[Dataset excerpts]

================================

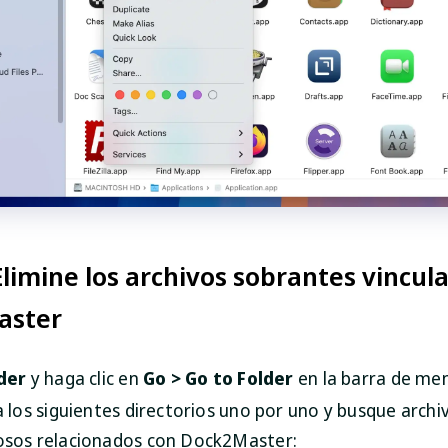
Elimine los archivos sobrantes vincul
aster
der
y haga clic en
Go > Go to Folder
en la barra de me
a los siguientes directorios uno por uno y busque archi
sos relacionados con Dock2Master:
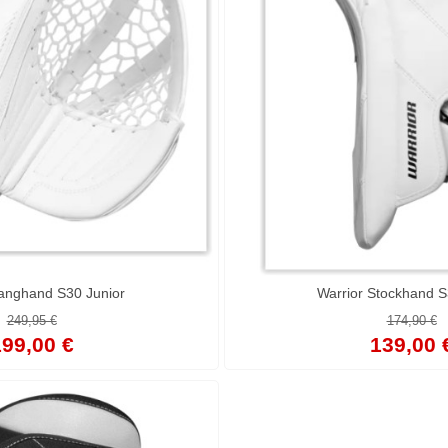
Fanghand S30 Junior
Warrior Stockhand S
249,95 €
174,90 €
99,00 €
139,00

================================

TRY IT
Output nothing but the line containing "Fanghand S30 Junior" and each line after it in the entries above, exactly as written.

EXPECTED ANSWER
Fanghand S30 Junior
Warrior Stockhand S
249,95 €
174,90 €
99,00 €
139,00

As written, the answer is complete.